Mr Zuckerberg has been subdued by witnessing his creation cause chaos. Facebook was tapped by anti-Rohingya Buddhists in Myanmar and Russian fake news factories. No higher authority holds the solution. The EU and the US may impose stricter rules on social networks, but politicians and regulators have no deeper insight into Facebook's workings than its founder.
Facebook increasingly talks of trying to limit the amount of passive consumption by users, from reading news (fake and otherwise) to watching videos. Instead, it wants to nudge them back to the kind of interactions with which it started - “to stay connected to the people they love, make their voices heard, and build communities and businesses”, Mr Zuckerberg says.

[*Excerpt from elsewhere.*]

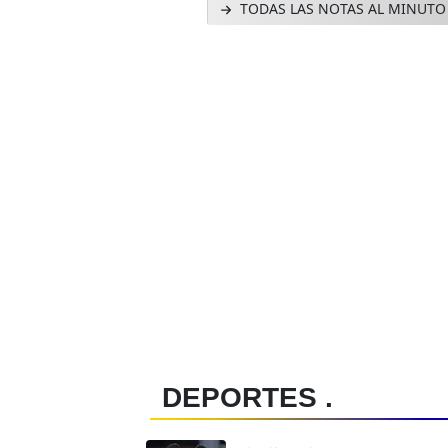
TODAS LAS NOTAS AL MINUTO
DEPORTES .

That may be prudent, but it does not get to the heart of the matter: Facebook grew by intentionally mixing up what Mark Granovetter, the US sociologist, called “strong ties” with weak ones. The former are close relationships among families, friends and colleagues; the latter are links to distant acquaintances and people in other communities. On Facebook, all “friends” are equal.
The EU and the US may impose stricter rules on social networks, but politicians and regulators have no deeper insight into Facebook’s workings than its founder
This could not be faulted as a business strategy, for it enabled rapid expansion from a social network for US colleges to a global corporation. The “six degrees” database patent jointly acquired in 2003 by Reid Hoffman, LinkedIn’s founder, imagined a social network gaining “hundreds of thousands, if not millions, of individuals” with this method. It was far too modest.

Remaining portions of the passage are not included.